The building contains a courtyard, grave chapel, two aisles with coffins and stairs in the south tower.

==History==
In 1623, under license from the Pope, construction began on the chapel for the nearby Capuchin Monastery, established by Cardinal Franz von Dietrichstein in 1611. Cardinal brought from the Italian Loretto to Moravia three wooden statues of Black Madonna, one of them he placed into this chapel, which ground stone was posed in 1625. Above the chapel a church consecrated to St. Anne was built by the Cardinal's successor Maximilian Dietrichstein, completed in 1656. The Dietrichsteins have been buried under the Loreto Church since the late 17th century.

The construction of the Loreto Church was carried out according to plans by Giovanni Giacomo Tencalla, the Italian architect who constructed the castles in Lednice and Valtice for the Liechtensteins. The stucco decoration in the former presbytery and in Náchod chapel is the work of his brother Giovanni Tencalla.

The stone façade dates from 1700. The original single-tower façade was reconstructed by Leopold Dietrichstein. It was designed by Viennese architect Johann Bernhard Fischer von Erlach in a Roman monumental Baroque style. Statues of Christ the Saviour among two angels on the top of attica come from the middle of the 19th century.

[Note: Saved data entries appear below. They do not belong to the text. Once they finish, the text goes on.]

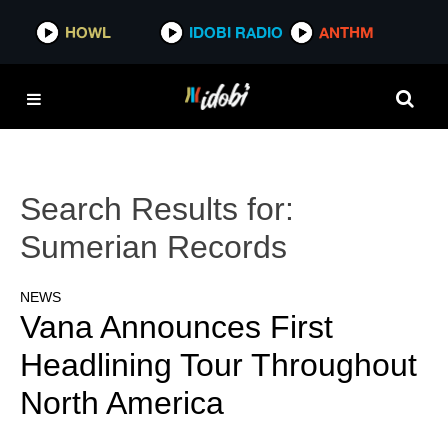
HOWL
IDOBI RADIO
ANTHM
Search Results for:
Sumerian Records
NEWS
Vana Announces First
Headlining Tour Throughout
North America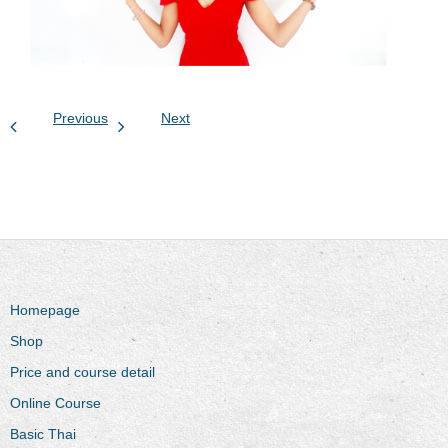
Previous
Next
Homepage
Shop
Price and course detail
Online Course
Basic Thai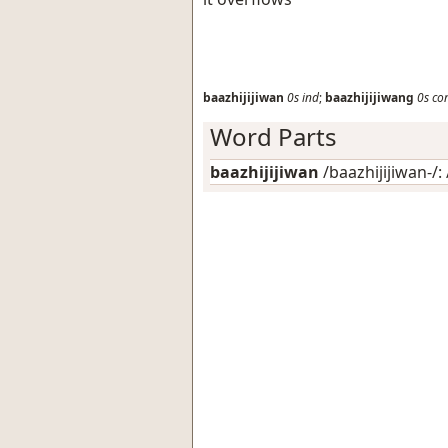
baazhijijiwan
0s
ind
;
baazhijijiwang
0s
co
Word Parts
baazhijijiwan
/baazhijijiwan-/: 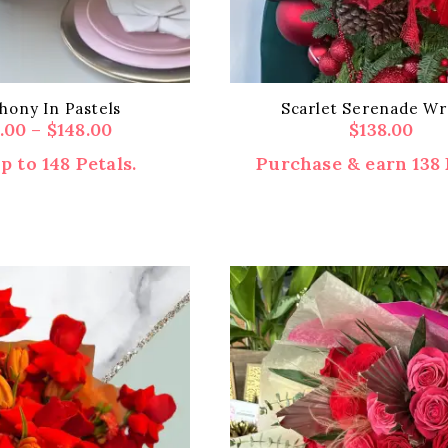
ony In Pastels
Scarlet Serenade Wr
Price
8.00
–
$
148.00
$
138.00
range:
p to 148 Petals.
Purchase & earn 138 
$118.00
through
$148.00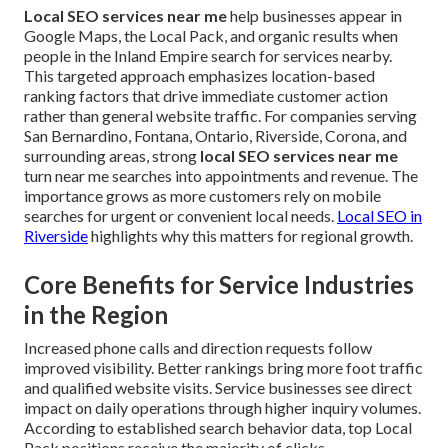
Local SEO services near me
help businesses appear in
Google Maps, the Local Pack, and organic results when
people in the Inland Empire search for services nearby.
This targeted approach emphasizes location-based
ranking factors that drive immediate customer action
rather than general website traffic. For companies serving
San Bernardino, Fontana, Ontario, Riverside, Corona, and
surrounding areas, strong
local SEO services near me
turn near me searches into appointments and revenue. The
importance grows as more customers rely on mobile
searches for urgent or convenient local needs.
Local SEO in
Riverside
highlights why this matters for regional growth.
Core Benefits for Service Industries
in the Region
Increased phone calls and direction requests follow
improved visibility. Better rankings bring more foot traffic
and qualified website visits. Service businesses see direct
impact on daily operations through higher inquiry volumes.
According to established search behavior data, top Local
Pack positions receive the majority of clicks.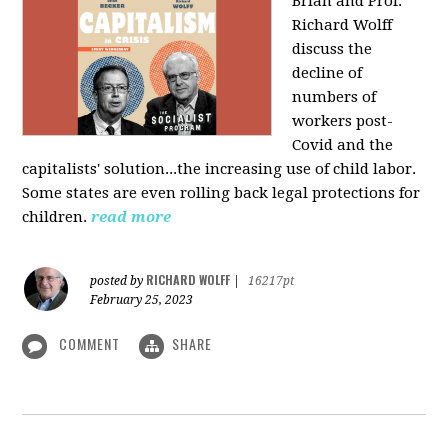
Brian and Prof.
Richard Wolff
discuss the
decline of
numbers of
workers post-
Covid and the
capitalists' solution...the increasing use of child labor.
Some states are even rolling back legal protections for
children.
read more
RICHARD WOLFF
posted by
|
16217pt
February 25, 2023
COMMENT
SHARE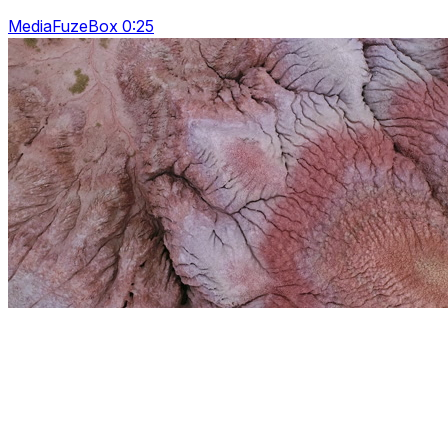
MediaFuzeBox 0:25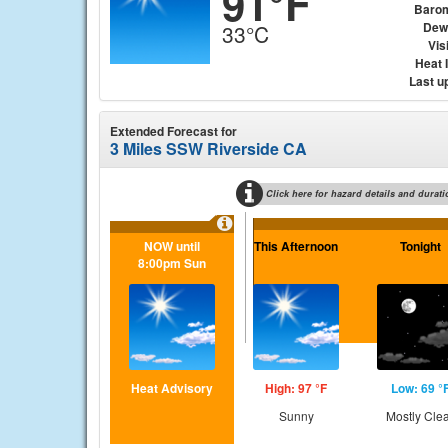
91°F
Baro
Dew
33°C
Visi
Heat 
Last u
Extended Forecast for
3 Miles SSW Riverside CA
Click here for hazard details and durati
NOW until
This Afternoon
Tonight
8:00pm Sun
Heat Advisory
High: 97 °F
Low: 69 °
Sunny
Mostly Cle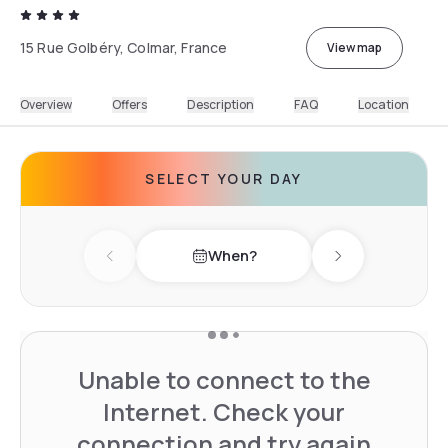
15 Rue Golbéry, Colmar, France
View map
Overview
Offers
Description
FAQ
Location
SELECT YOUR DAY
When?
Previous day
Next day
Unable to connect to the
Internet. Check your
connection and try again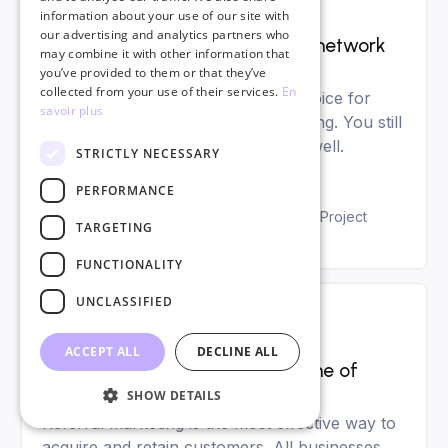
Digital marketing
information about your use of our site with
our advertising and analytics partners who
Linkedin: the guide to using this network
may combine it with other information that
like a pro
you’ve provided to them or that they’ve
collected from your use of their services.
En
LinkedIn is the social network of choice for
savoir plus
managing your career and networking. You still
need to know how to use LinkedIn well.
STRICTLY NECESSARY
PERFORMANCE
Agathe Rivière
Digital Marketing and Copywriting Project
TARGETING
Manager
FUNCTIONALITY
UNCLASSIFIED
Digital marketing
ACCEPT ALL
DECLINE ALL
Referral marketing: the gold mine of
marketing sponsorship
SHOW DETAILS
Referral marketing is the most effective way to
acquire and retain customers. All businesses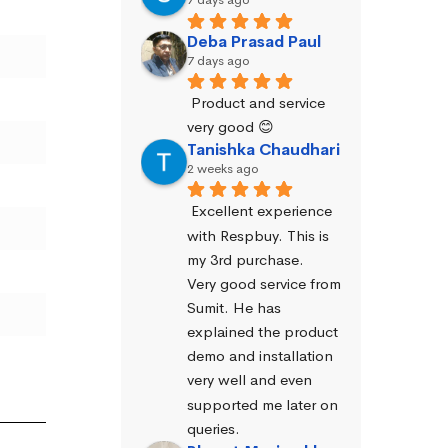
Deba Prasad Paul
7 days ago
Product and service 
very good 😊
Tanishka Chaudhari
2 weeks ago
Excellent experience 
with Respbuy. This is 
my 3rd purchase.
Very good service from 
Sumit. He has 
explained the product 
demo and installation 
very well and even 
supported me later on 
queries.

The building next to St. Anne΄s, joined at a right angle, was built in 1652 as a sacristy for the church and the jewellery belonging to the Loretto's Madonna. The treasury consisted of the Madonna's wardrobe, gold and silver jewels. Opposite the sacristy, at Vrchlického street Num 1,3, stand three baroque Canon houses, former belonging to the canons, who looked after the church.

The Náchod chapel of the church belonged to the Moravian Baron family from Náchod, who owned the estate near Mikulov. The cupola of this chapel with rich stucco decoration in the Roman Baroque style, and two oblong walls, is all, that remained of its original appearance.

On 14 September 1784 a highly destructive fire broke out in the vicinity of the Loreto Church. The entire northern part of the square burnt down, together with the Loreto Church and the Capuchin Monastery. The monastery was never rebuilt, and the Loreta Church remained a ruin until 1745. The coffins, the wooden statue of Black Madonna and the Loreta treasury were salvaged and removed to the Church of St. Wenceslaus in Mikulov. Later the contents of the treasury were sold at auction.

The ruins of the Loreto Church were rebuilt by Franz Joseph, Prince of Dietrichstein, in 1846 as the Dietrichstein tomb with chapel of St. Anne, according to plans of Austrian architect Heinrich Koch. Statues of St. Anne and St. Leopold were made by Vincenz Pilz. The collapsed vault of the church nave was not rebuilt, and its area became a courtyard.

In the middle of the courtyard stands a marble statue of Franz Joseph I, Prince of Dietrichstein, made and signed by Emanuel Max, dated 1859. The former presbytery became a funeral chapel with the Empire façade.

45 members of the Dietrichstein family are buried in the tomb.

==Present==
The Dietrichstein tomb is protected as a cultural monument. It is open to the public. The permanent exhibition in the tomb is entitled "From the Holy House of Loreto to the Dietrichstein burial church". The building also serves as a gallery.